ASSOCIATION STUDY OF POLYMORPHISMS OF 15 DIABETES-RELATED LOCI IDENTIFIED BY GENOME-WIDE ASSOCIATION SCANS WITH TYPE 2 DIABETES IN LEBANESE POPULATION

Program: Abstracts - Orals, Featured Poster Presentations, and Posters
Session: MON 796-817-Diabetes Genetics & Epidemiology
Translational
Monday, June 17, 2013: 1:45 PM-3:45 PM
Expo Halls ABC (Moscone Center)

Poster Board MON-806
Wassim Y Almawi*1, Rita Fayez Nemr2, Akram Salim Echtay3, Fabiola Lisa Saldanha4 and Sose H Keleshian5
1Arabian Gulf Univ, Manama, Bahrain, 2UMCRH, Achrafieh, Beyrouth, Lebanon, 3Rafik Hariri Univ Hosp, Beirut, Lebanon, 4Arabian Gulf University, Manama, Bahrain, 5Haigazian University, Beirut, Lebanon
Background and aim. Recent genome-wide association scans (GWAS) and replication studies have expanded the list of validated type 2 diabetes (T2DM) susceptibility loci, with nearly 40 distinct T2DM susceptibility loci identified in European and Asian populations.  However, studies investigating GWAS-validated T2DM polymorphisms in Arab populations, including (East Mediterranean) Lebanese are limited. We aimed to replicate the T2DM association of 18 SNPs from 15 candidate loci, previously identified in Europeans, in Lebanese Arab population.

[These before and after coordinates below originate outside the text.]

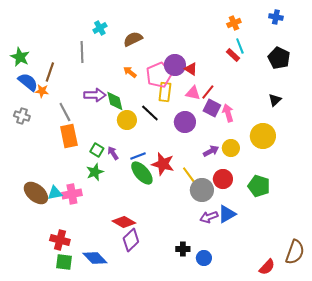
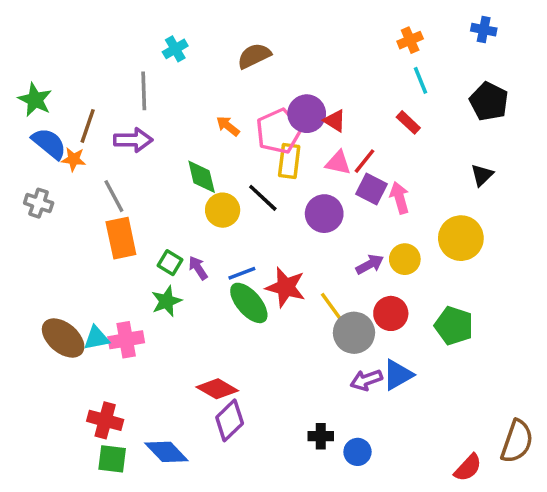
brown semicircle: (133, 39) -> (254, 56), moved
red rectangle: (233, 55) -> (408, 122), moved
purple arrow: (95, 95) -> (133, 140), moved

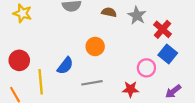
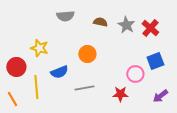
yellow star: (22, 13) -> (39, 48), moved
red cross: (162, 29) -> (150, 28), moved
blue square: (168, 54) -> (155, 61), turned 30
blue semicircle: (65, 66) -> (59, 72), turned 30

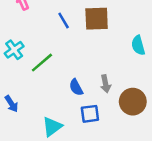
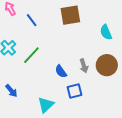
blue line: (64, 21) -> (32, 20), moved
brown circle: (133, 102) -> (107, 65), moved

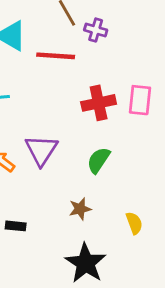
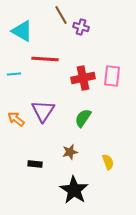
red line: (56, 56) -> (45, 59), moved
black rectangle: (16, 226) -> (35, 164), moved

Methods. This was a case-control association study comprising 995 T2DM patients and 1,195 normoglycaemic control participants. We genotyped by allelic discrimination method 18 SNPs in or near ADAM30, NOTCH2, THADA, TMEFF2, COL8A1, ADAMTS9-AS2, WFS1, JAZF1, SLC30A8, KCNQ1, LOC387761, ALX4, TSPAN8, FTO, and HNF1, which were previously associated with T2DM in European populations.

Results.  The risk-allele frequencies of the tested SNPs were comparable with those reported for Caucasians. We demonstrated significant associations of COL8A1 rs792837 [P <0.001; OR(95% CI) = 1.45 (1.24-1.68)], KCNQ1 rs2237892 [P <0.001; OR(95% CI) = 2.53 (2.09-3.05)] and rs2237895 [P = 0.014; OR(95% CI) = 1.20 (1.04-1.38)], ALX4 rs729287 [P = 0.001; OR(95% CI) = 1.36 (1.13-1.65)], FTO rs8050136 [P = 0.039; OR(95% CI) = 1.16 (1.01-1.34)] and rs17817449 [P = 0.036; OR(95% CI) = 1.18 (1.01-1.37)], and HNF1 rs4430796 [P = 0.008; OR(95% CI) = 0.80 (0.68-1.95)] with T2DM, with similar effect sizes to those reported for European populations. Lack of association for the rest of the variants may have resulted from insufficient power to detect smaller allele effects.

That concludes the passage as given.